● PROBLEM STATEMENT
Print this span of the material below exactly: the line with "Add to Cart (1247, 311)", the line with "All products (178, 126)", and every line between them, but nothing else.

───── SOURCE MATERIAL

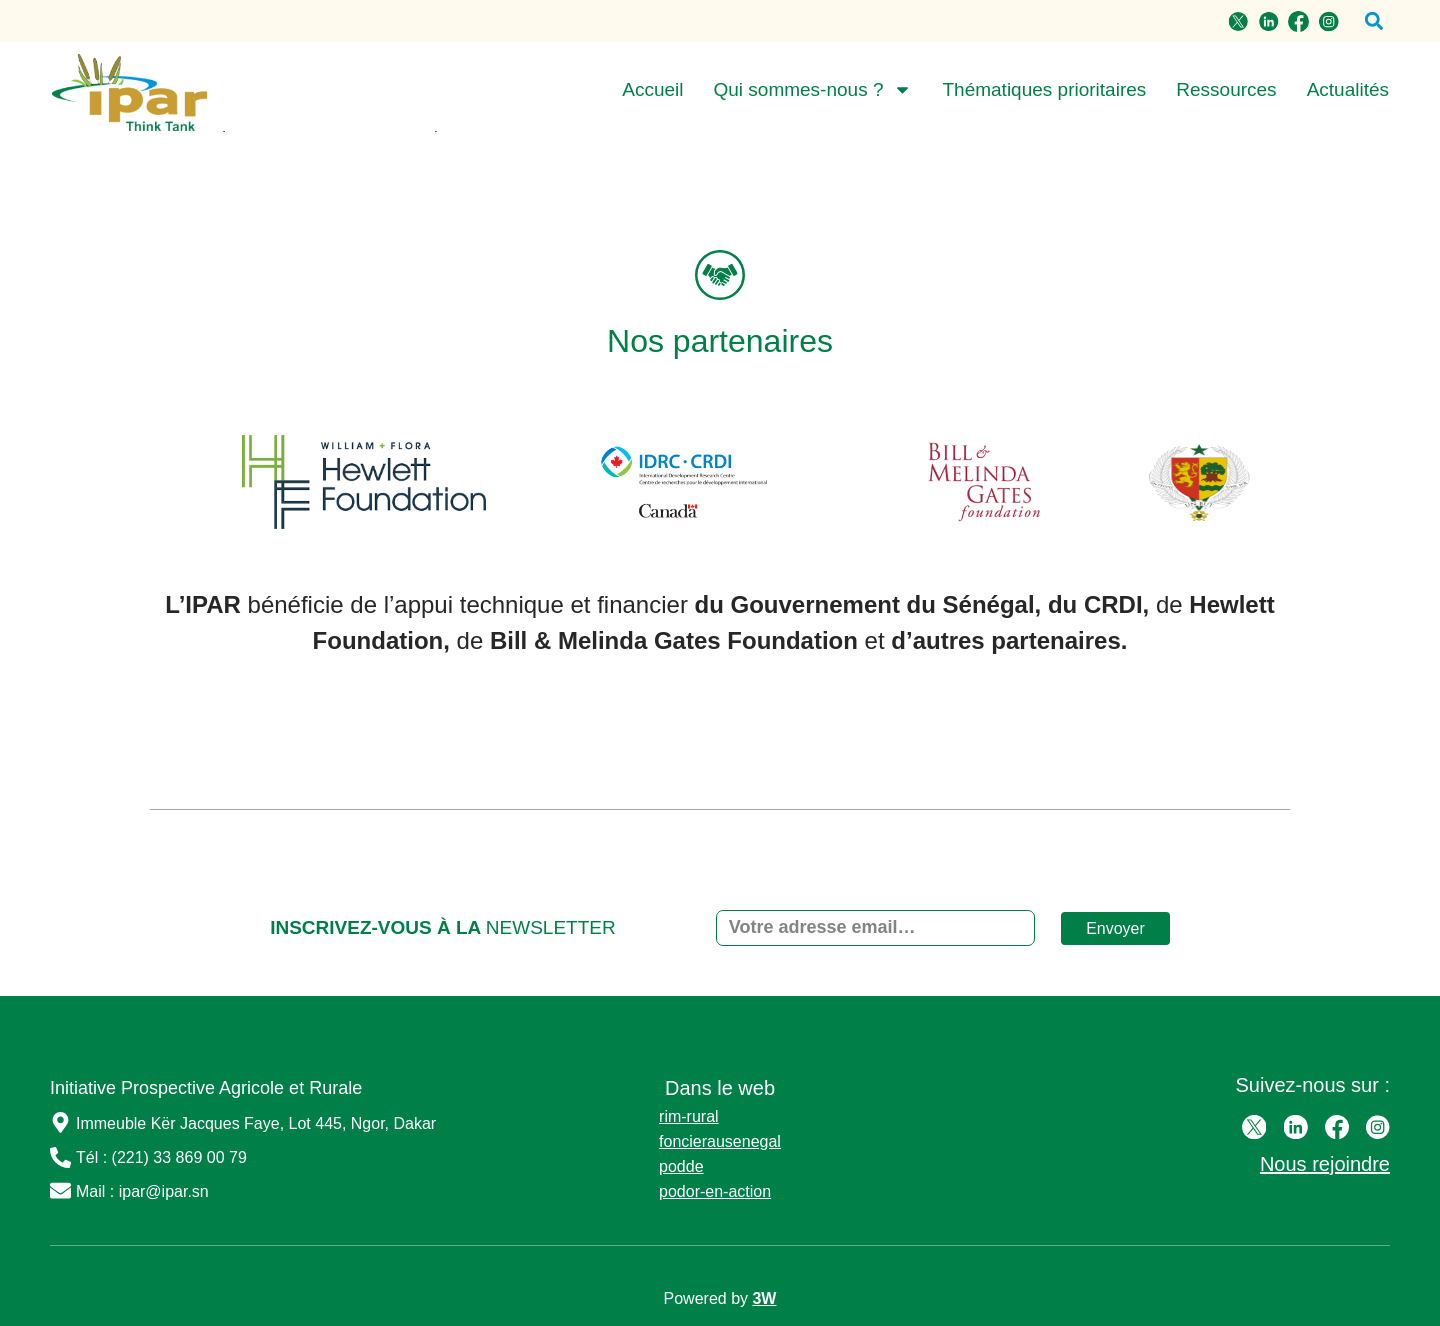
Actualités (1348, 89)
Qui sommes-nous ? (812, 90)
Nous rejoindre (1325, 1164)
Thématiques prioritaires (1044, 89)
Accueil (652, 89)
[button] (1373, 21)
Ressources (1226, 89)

──────────
───── SOURCE MATERIAL

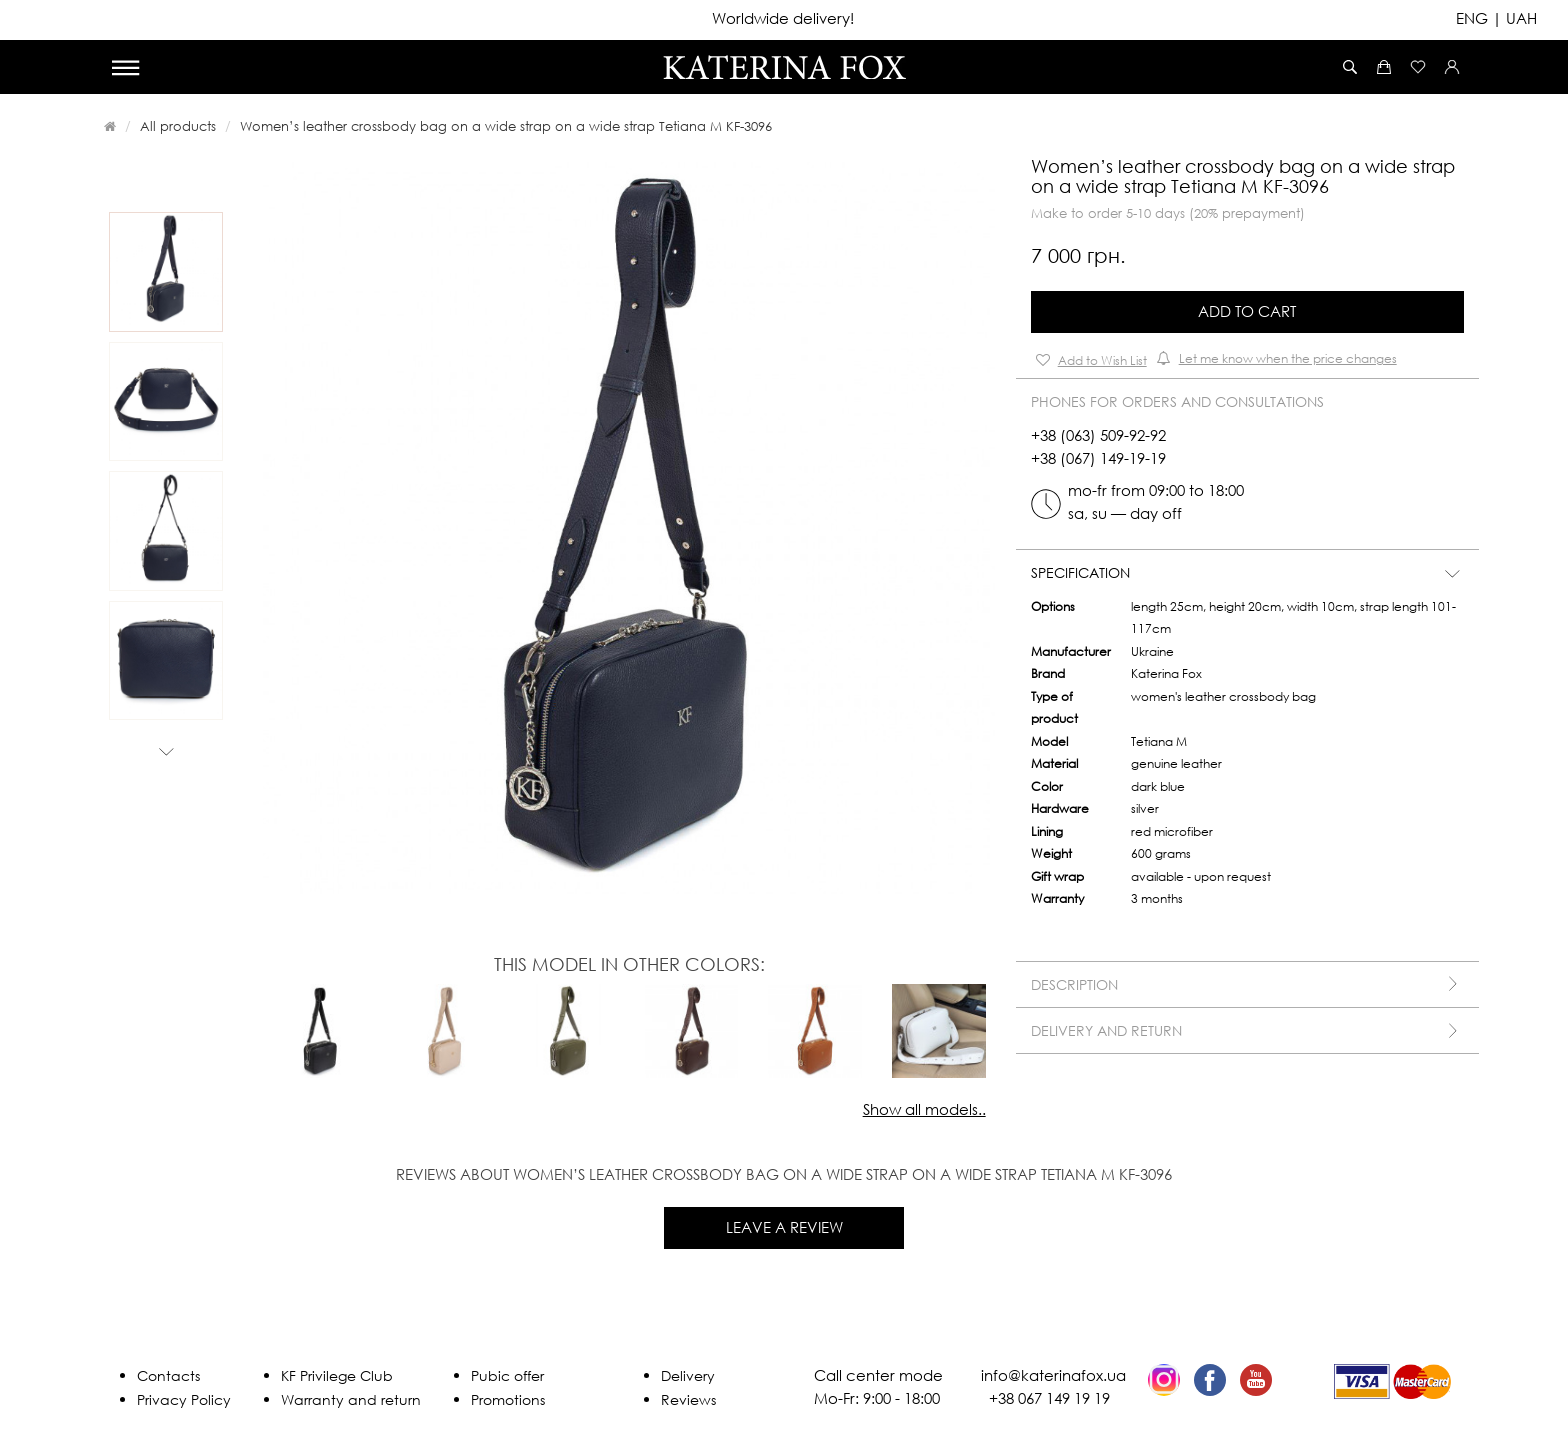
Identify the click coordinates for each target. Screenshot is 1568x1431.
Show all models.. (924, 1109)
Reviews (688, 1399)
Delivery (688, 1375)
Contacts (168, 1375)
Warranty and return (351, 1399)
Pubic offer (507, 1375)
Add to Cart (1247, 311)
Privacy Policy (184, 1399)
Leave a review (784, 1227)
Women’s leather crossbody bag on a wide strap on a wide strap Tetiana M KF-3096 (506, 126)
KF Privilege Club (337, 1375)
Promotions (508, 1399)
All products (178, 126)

──────────

● ANSWER TO THIS PROBLEM
Add to Cart (1247, 311)
Privacy Policy (184, 1399)
Leave a review (784, 1227)
Women’s leather crossbody bag on a wide strap on a wide strap Tetiana M KF-3096 (506, 126)
KF Privilege Club (337, 1375)
Promotions (508, 1399)
All products (178, 126)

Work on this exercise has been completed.